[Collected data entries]
Content starts
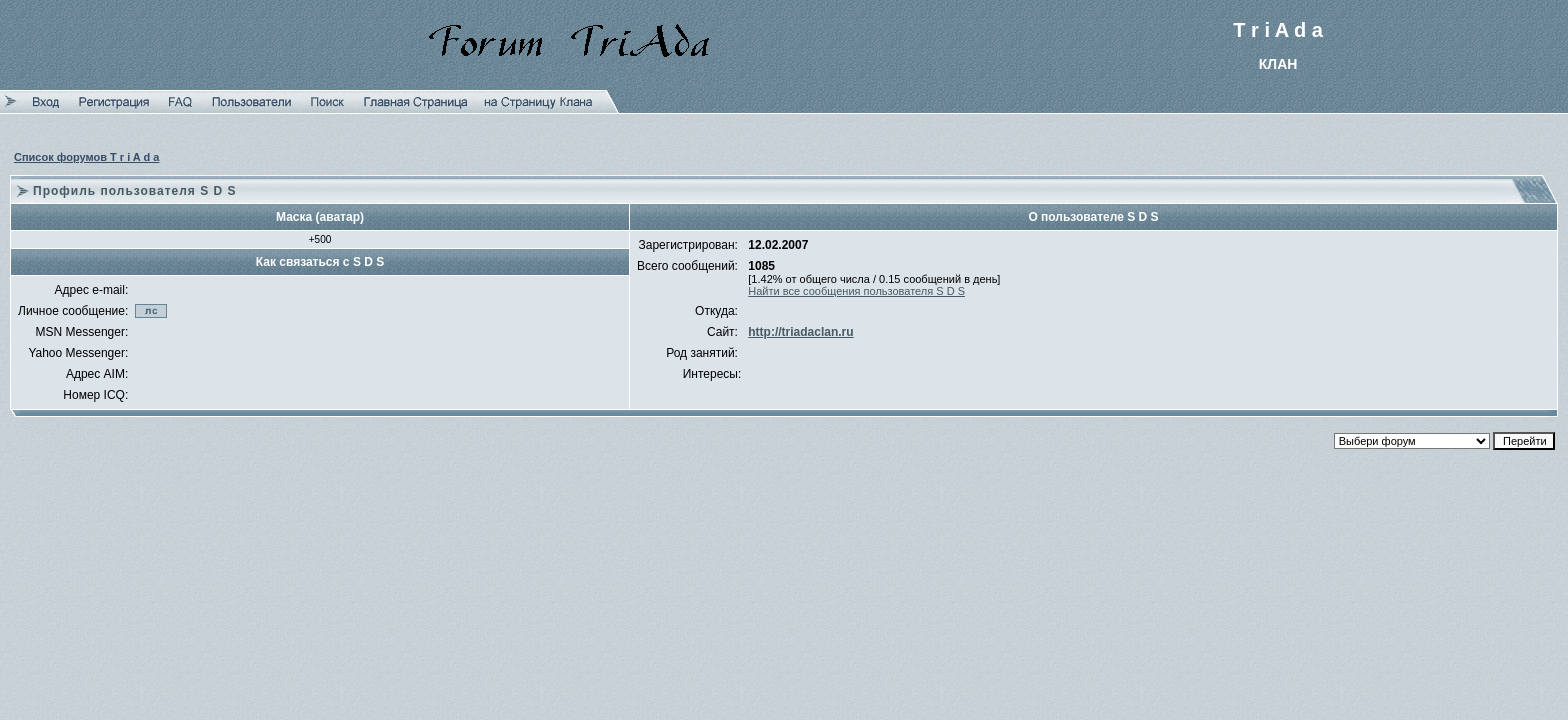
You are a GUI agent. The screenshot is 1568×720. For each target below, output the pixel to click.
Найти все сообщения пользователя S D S (856, 291)
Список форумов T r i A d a (86, 157)
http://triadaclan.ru (800, 332)
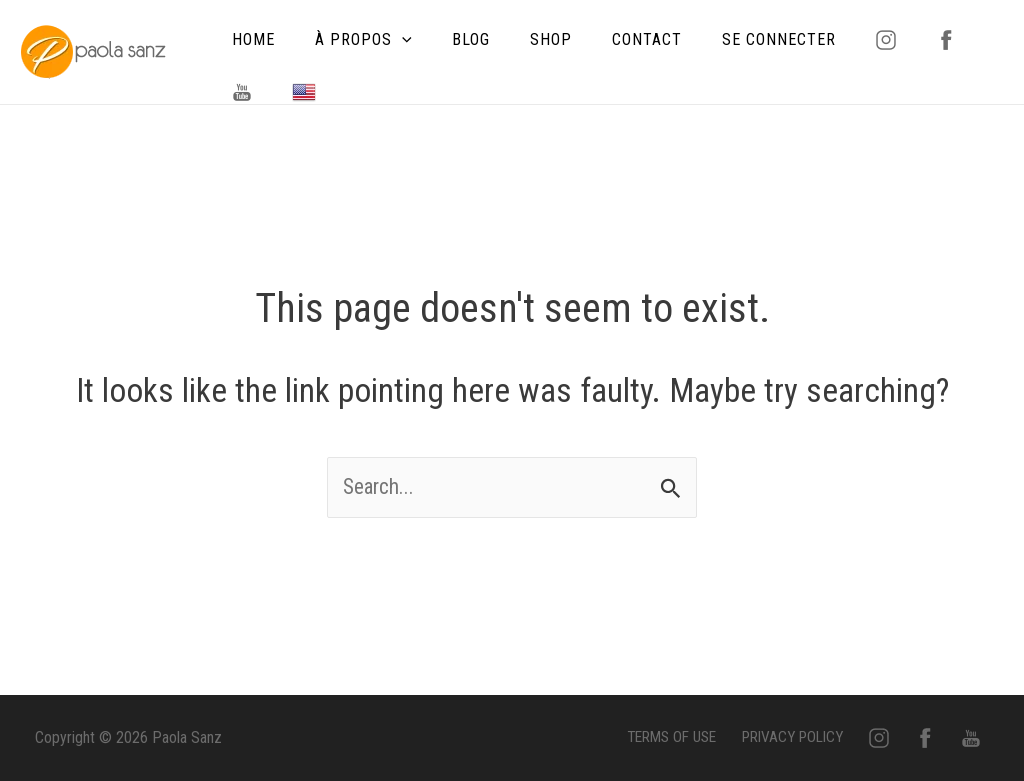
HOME (249, 39)
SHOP (523, 39)
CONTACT (611, 39)
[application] (390, 40)
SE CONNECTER (735, 39)
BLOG (451, 39)
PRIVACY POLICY (825, 737)
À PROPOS (351, 40)
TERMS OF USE (705, 737)
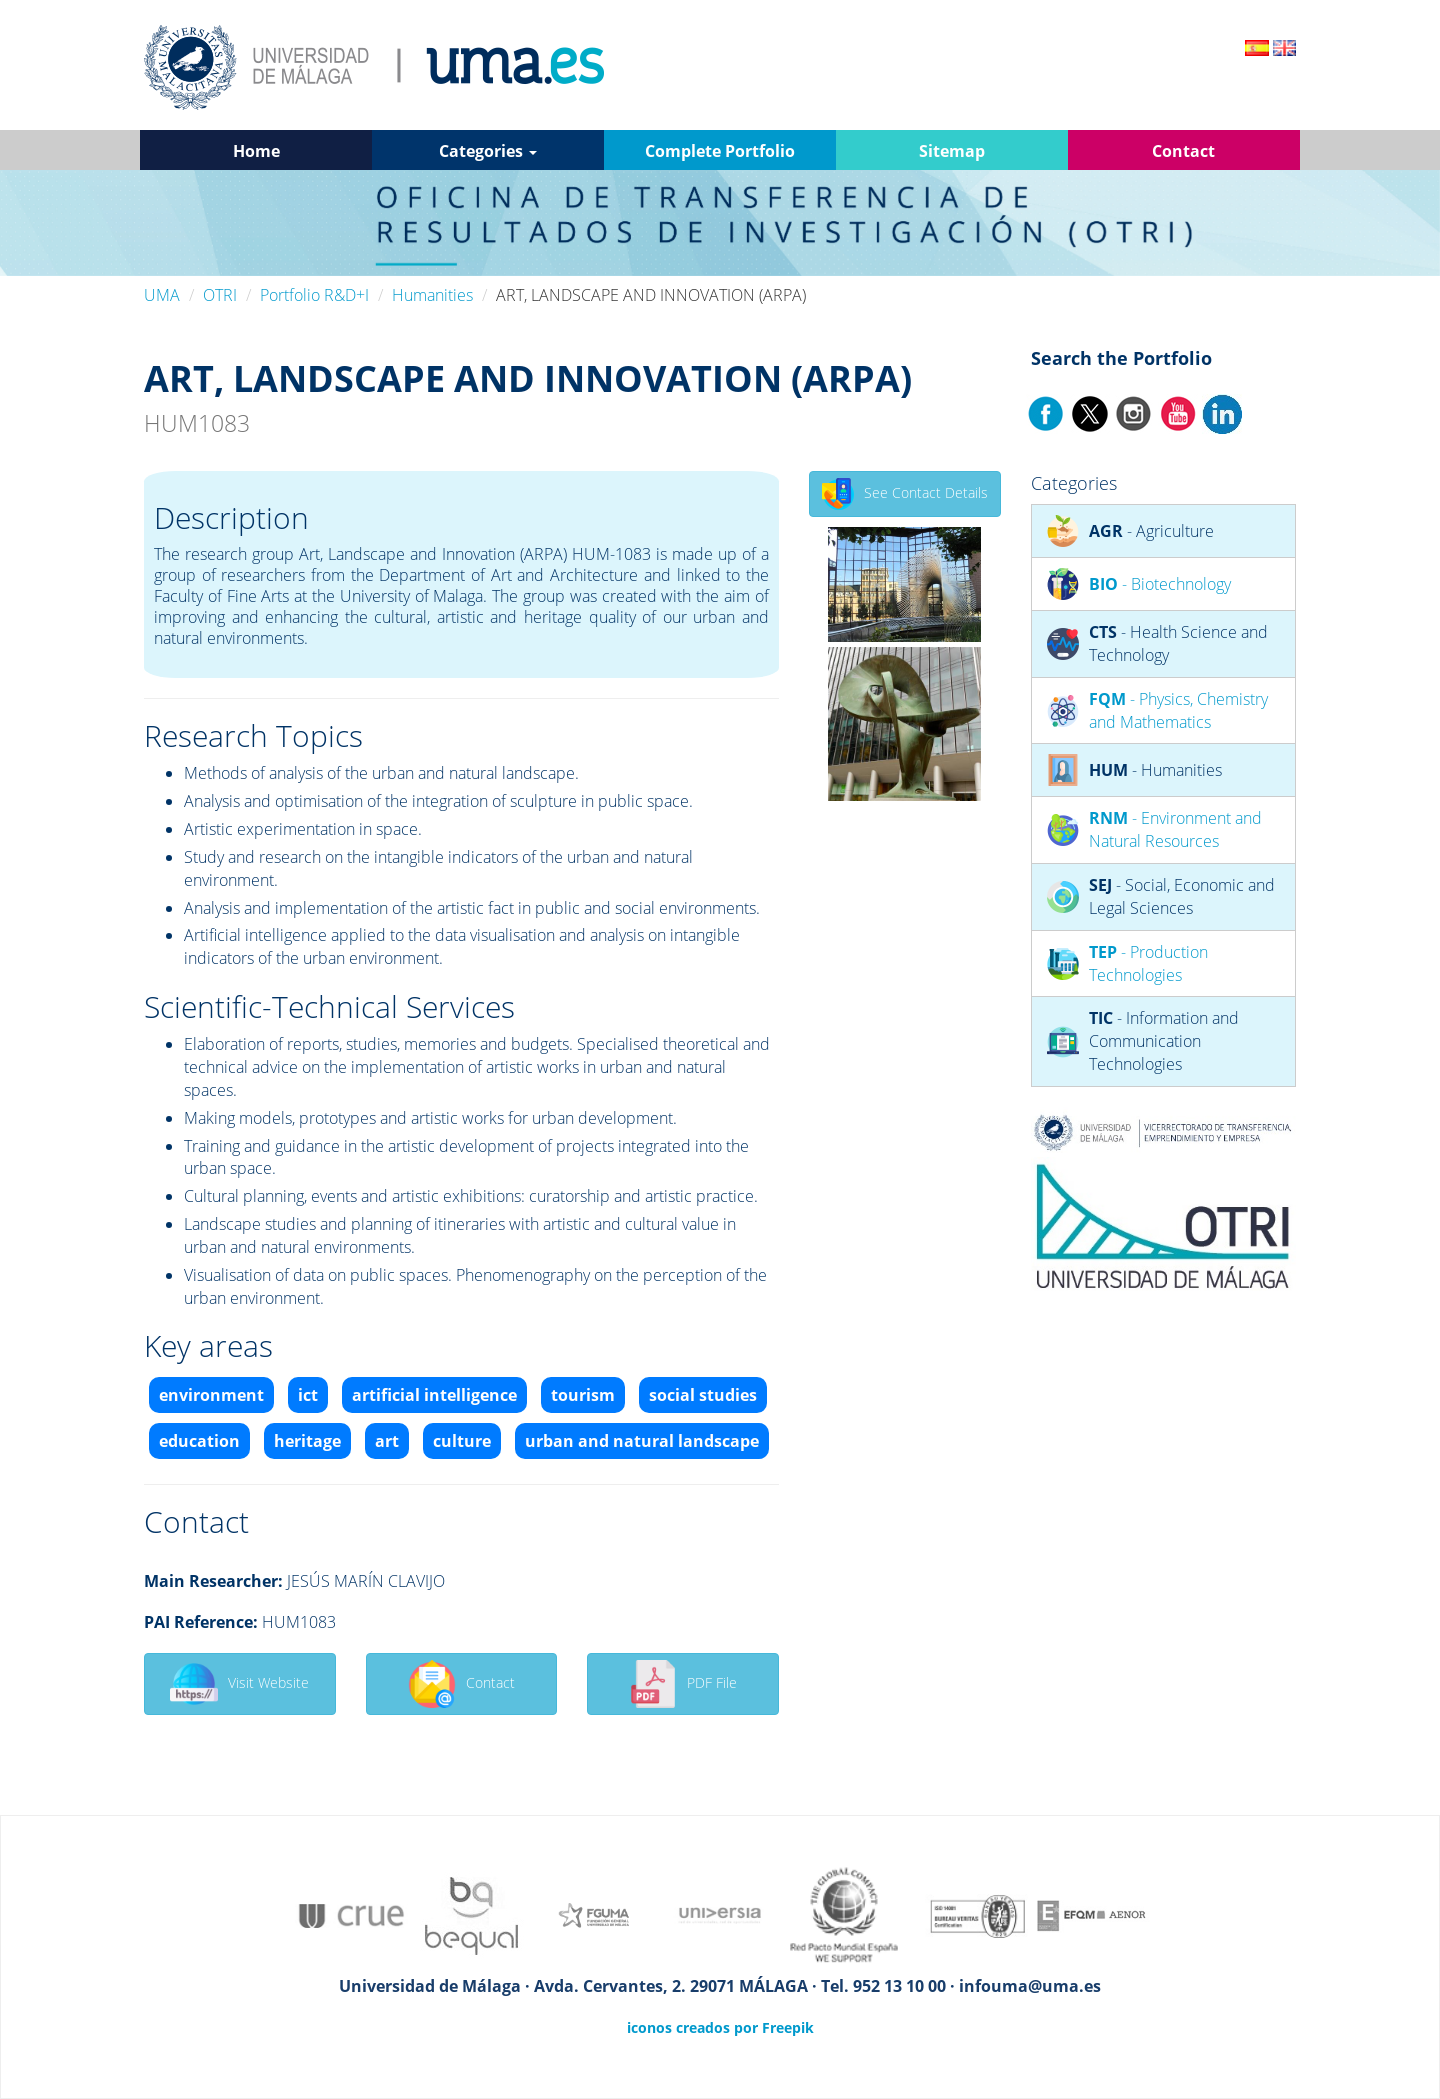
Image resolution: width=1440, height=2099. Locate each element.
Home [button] (256, 151)
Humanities (432, 295)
Content ends
Your output should consist solely of the lines from the line containing "PRIVACY POLICY (825, 737)" through the last line of the entries, verbatim, minus any pictures.

PRIVACY POLICY (825, 737)
À PROPOS (351, 40)
TERMS OF USE (705, 737)
Image resolution: width=1440, height=2099. Locate each element.
Home [button] (256, 151)
Humanities (432, 295)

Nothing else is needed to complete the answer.